Haven slid two shots down, one for me, the other for Yael, and I tossed that sucker back with lightning speed.

Haven held hers up. “To douchecanoes everywhere.”

I tapped my empty shot glass on the bar. “Hear, hear!”

Clive leaned on the bar in front of us, giving me a wink. “Are you back for good, darlin’?”

I laughed. “Here? No. Never. No way. In New York? Maybe. I’m all kinds of up in the air right now.”

Yael curled her arm around me, pressing a sloppy kiss to my temple. Girlfriend had been pregaming before she met us. “If my fucking brother thinks he can do better than you, I will make it my personal mission to get you a job with...I don’t know...U2? Are they still a thing?”

“I think they have a drummer. But I appreciate the thought.”

“Doesn’t matter. They’ll be knocking down your door with offers,” Yael assured me.

Clive slipped me another shot, which I promptly disposed of. Low Bar was busy tonight, but he gave us a lot of attention, even though word had gotten back to me that he and Melody from the VIP section were officially an item. That was fine by me.

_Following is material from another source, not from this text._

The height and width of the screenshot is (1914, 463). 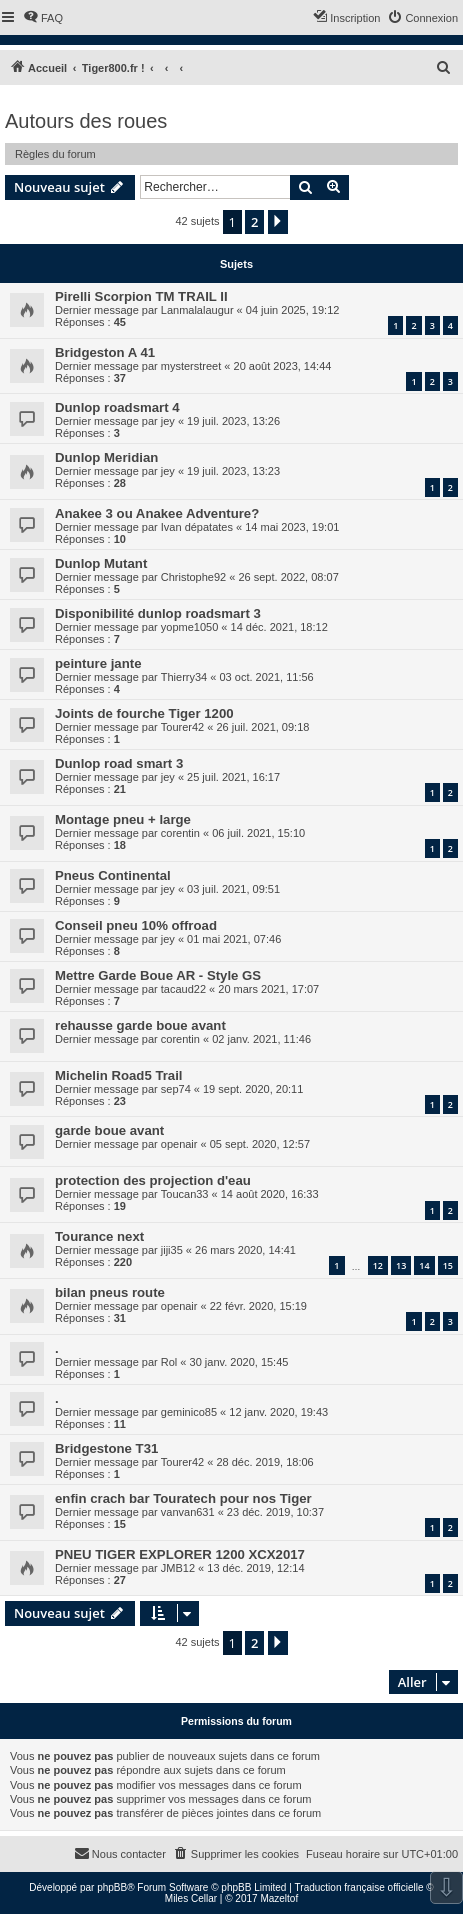 What do you see at coordinates (278, 222) in the screenshot?
I see `[button]` at bounding box center [278, 222].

Three or four shots in, Yael, Haven, and I had to dance. It was necessary. My old friend, Leon, kept the wolves at bay, so it was truly a girl’s night. No dudes dancing all up on us, trying to cop a feel or see if any of us were drunk enough to go home with him.

When I’d left Drew, I’d spent months down on myself, trying to fix what was wrong with me. What the hell made me so easy to leave at home while he went out and got photographed with his co-stars? It took nights like this, dancing, drinking, laughing with Haven, and sometimes Liam, and losing my cares to come to the conclusion that sure, I wasn’t perfect. I was learning and evolving. But there was nothing to “fix.” Drew had been lacking, not me.

At twenty-one, I’d put up with a lot of nonsense for “love.” At twenty-three and three-quarters, my nonsense days were over.

It hurt. My chest ached from the thought of losing Santi—and Unrequited. But I was too damn good to be second choice in any way.

So, I drank. I danced. I forgot. I’d be feeling it tomorrow, but tonight? Tonight was a big ol’ middle finger to every damn person who’d done me wrong.